This is the second part of my husband's story: we got married and things got ugly.
I WAS AN ABUSIVE HUSBAND. REALLY? (PART TWO)I finished my 2-year mission and came home and that's when I met MisssRobin. I was still very religious and active in my church but I had anger. Robin was awesome. Good looking, smart and would play with me in a snarky way. She was a tease but then again so was I. I fell in love with her so fast.
We got married and that's when things changed. She is right about almost everything and she is very strong willed. I, however, am not right about most things but won't admit it for self esteem reasons. I am also strong willed and at the time was of the opinion that it's my castle and you're my property. That's where it gets hard for women to understand I think. How can you love someone if you think they are your property? But that is how I was raised. I'm the man, she's the woman. It's my job to provide for her and keep her safe and it's her job to do as I say.

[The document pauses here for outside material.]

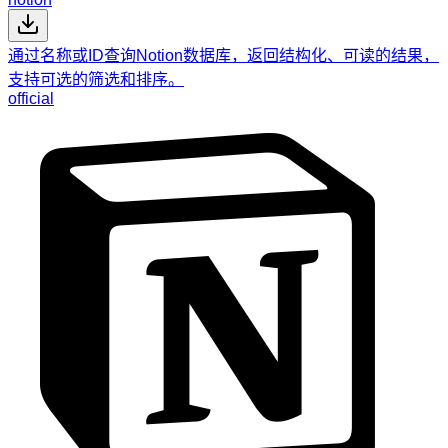
通过名称或ID查询Notion数据库，返回结构化、可读的结果，
支持可选的筛选和排序。
official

I became everything I hated in authority and didn't even notice. I also suffer from OCD so my perception of reality isn't always on the mark. Things would often make me angry that wouldn't bother other people. When I got angry I would be mean to the person I was angry at. I hated them for the time I was angry. I wouldn't hit them or be physical, but I would yell and ignore and withhold. I would scheme of ways I could get even. "You won't do this for me then I'll not do something for you." And I thought it was fine that I acted that way. After a few days of cooling off, I would feel horrible and apologize and then everything was fine. (How naive I was.)
Years into our marriage, Robin started telling me that I was being abusive. I was shocked. What the heck is she talking about? I've never hit her or the kids. I would think that I should hit her so she can see what abuse really is. I talked to friends at work about it (all male) and they would agree with me. What does she mean?
Then she started to tell me it was emotional abuse. WHAT IS SHE SMOKING? Emotional abuse? What is that? In my mind it was an imaginary thing. I didn't really have emotions other than hate, anger and love. I had never even heard of such a thing as emotional abuse and if there was such a thing then she was abusive to me. She would not talk to me for days after one of my explosions. She was always complaining about me. ME, the guy who was working every day so that she could stay home. 40 hours a week and all I asked for in return was for my family not to trigger my OCD and let me be the king of the house. It took years, but things started to get ugly between us.